O Ranking ABRALEITE das Maiores Empresas e Cooperativas de Laticínios do Brasil chega à 29ª edição em 2025 consolidado como uma das principais referências estatísticas do setor, uma iniciativa e realização da Associação Brasileira dos Produtores de Leite-ABRALEITE, que recebe o apoio CNA, EMBRAPA Gado de Leite, G100, OCB e VIVA LÁCTEOS. Este ano o patrocínio exclusivo é da SEMEX BRASIL.
Cinco empresas que integrariam esse Ranking – Italac, Alvoar Lácteos, Vigor (Lala), Cooperativa Santa Clara e Tirol – foram convidadas, mas não responderam à pesquisa.
Em 2025, 17 empresas e cooperativas participaram do levantamento, somando 11,0 bilhões de litros captados, crescendo 6,5% frente a 2024, quando o volume foi de 10,3 bilhões de litros.
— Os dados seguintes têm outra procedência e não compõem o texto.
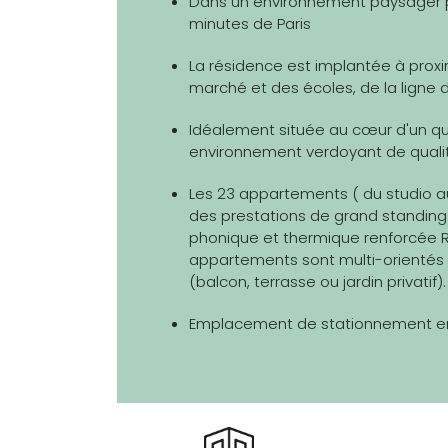
Dans un environnement paysager pr
minutes de Paris
La résidence est implantée à proxim
marché et des écoles, de la ligne d
Idéalement située au cœur d'un qua
environnement verdoyant de quali
Les 23 appartements ( du studio au 
des prestations de grand standing 
phonique et thermique renforcée RT 
appartements sont multi-orientés e
(balcon, terrasse ou jardin privatif).
Emplacement de stationnement en s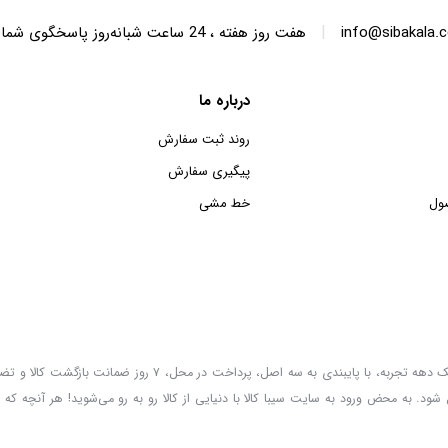
|
info@sibakala.
هفت روز هفته ، 24 ساعت شبانه‌روز پاسخگوی شما هستیم.
درباره ما
روند ثبت سفارش
پیگیری سفارش
ول
خط مشی
سیبا کالا به عنوان یکی از قدیمی‌ترین فروشگاه های عمده فروشی اینترنتی با بیش از یک دهه تجربه، با پایب
 شود. به محض ورود به سایت سیبا کالا با دنیایی از کالا رو به رو می‌شوید! هر آنچه که 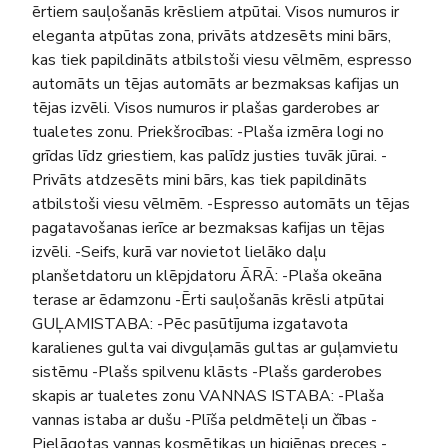
ērtiem sauļošanās krēsliem atpūtai. Visos numuros ir
eleganta atpūtas zona, privāts atdzesēts mini bārs,
kas tiek papildināts atbilstoši viesu vēlmēm, espresso
automāts un tējas automāts ar bezmaksas kafijas un
tējas izvēli. Visos numuros ir plašas garderobes ar
tualetes zonu. Priekšrocības: -Plaša izmēra logi no
grīdas līdz griestiem, kas palīdz justies tuvāk jūrai. -
Privāts atdzesēts mini bārs, kas tiek papildināts
atbilstoši viesu vēlmēm. -Espresso automāts un tējas
pagatavošanas ierīce ar bezmaksas kafijas un tējas
izvēli. -Seifs, kurā var novietot lielāko daļu
planšetdatoru un klēpjdatoru ĀRĀ: -Plaša okeāna
terase ar ēdamzonu -Ērti sauļošanās krēsli atpūtai
GUĻAMISTABA: -Pēc pasūtījuma izgatavota
karalienes gulta vai divguļamās gultas ar guļamvietu
sistēmu -Plašs spilvenu klāsts -Plašs garderobes
skapis ar tualetes zonu VANNAS ISTABA: -Plaša
vannas istaba ar dušu -Plīša peldmēteļi un čības -
Pielāgotas vannas kosmētikas un higiēnas preces -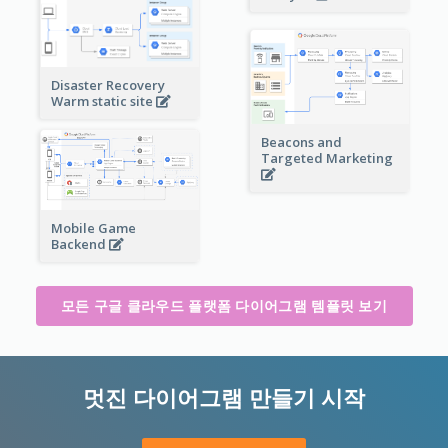
Disaster Recovery
Warm static site
Beacons and
Targeted Marketing
Mobile Game
Backend
모든 구글 클라우드 플랫폼 다이어그램 템플릿 보기
멋진 다이어그램 만들기 시작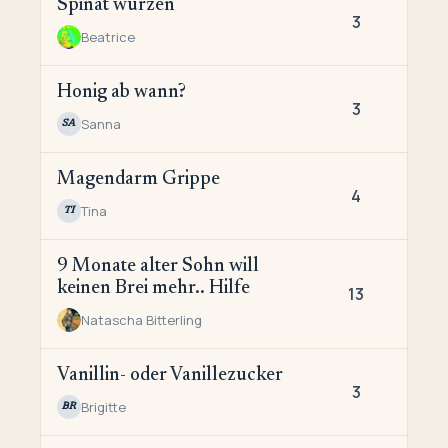
Spinat würzen
3
Beatrice
Honig ab wann?
3
Sanna
SA
Magendarm Grippe
4
Tina
TI
9 Monate alter Sohn will
keinen Brei mehr.. Hilfe
13
Natascha Bitterling
Vanillin- oder Vanillezucker
3
Brigitte
BR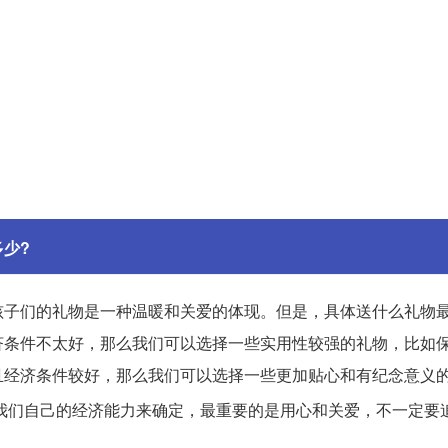
少?
孩子们的礼物是一种温暖和关爱的体现。但是，具体送什么礼物
济条件不太好，那么我们可以选择一些实用性较强的礼物，比如
且经济条件较好，那么我们可以选择一些更加贴心和有纪念意义
我们自己的经济能力来确定，最重要的是用心和关爱，不一定要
Este volume equivalente a cerca de 40% dos 27,4 bilhões de litros de leite, de acordo com o IBGE, formalmente inspecionado no país de 1.965 laticínios (41% em 2024).
O desempenho confirma a retomada do crescimento industrial, ainda que abaixo dos 8,5% registrados pelo total nacional apurado pelo IBGE. As 17 empresas foram responsáveis por 33% do total de leite inspecionado produzido a mais em 2025. As três primeiras empresas – Lactalis Brasil, Grupo Piracanjuba e UNIUM – somaram 59% do total do Ranking em 2025.
O estudo também evidencia mudanças estruturais no campo. O número de produtores vinculados às empresas do Ranking caiu 3,2%, passando de 44.645 para 43.212 fornecedores. Em contrapartida, a produtividade média por propriedade aumentou 12,4%, saltando de 576 para 647 litros/produtor/dia.
Os dados indicam continuidade do processo de profissionalização e ganho de escala nas fazendas, impulsionado por tecnologia, genética, mecanização e melhor gestão zootécnica.
Outro indicador estratégico é a redução da ociosidade industrial. A capacidade não utilizada caiu de 32% em 2014 para 27% em 2024, sinalizando melhor equilíbrio entre oferta de matéria-prima e processamento, com impacto positivo na eficiência operacional.
Para a ABRALEITE, os números confirmam três tendências estruturais: crescimento expressivo na captação de leite, redução do número de produtores e aumento consistente da produtividade nas fazendas.
Importância estratégica das informações
Ao completar quase três décadas de publicações ininterruptas, o Ranking reforça seu papel como instrumento essencial para orientar decisões empresariais, políticas públicas e estratégias de competitividade do setor lácteo brasileiro.
Para Geraldo Borges, presidente da ABRALEITE, além desse trabalho do Ranking ser uma importante fonte de informações do setor, os dados apurados mostram a mudança estrutural no campo:
“Os números evidenciam uma queda na quantidade de fornecedores e um crescimento na produtividade e produção por propriedade produtora. O Ranking ABRALEITE é fundamental porque o Brasil ainda carece de informações consolidadas sobre o setor leiteiro. Juntamente com a pesquisa Top 100 MilkPoint/ABRALEITE Maiores Produtores de Leite do Brasil (realizada pela MilkPoint e pela ABRALEITE), ampliamos a base de dados necessária para o avanço do setor e do agro nacional.”
Já Roberto Jank, vice-presidente da ABRALEITE, destaca o alcance do levantamento:
“Comemorando 29 anos, o Ranking da ABRALEITE expressa um aumento de produção recorde no setor, decorrente dos investimentos realizados no segmento primário nos últimos 3 anos. Essa lista representa o “drive” da produção Brasileira de leite e nosso objetivo reside em aprimorar a radiografia do setor, especialmente no terço superior da cadeia, que antecipa como será o leite futuro do Brasil”.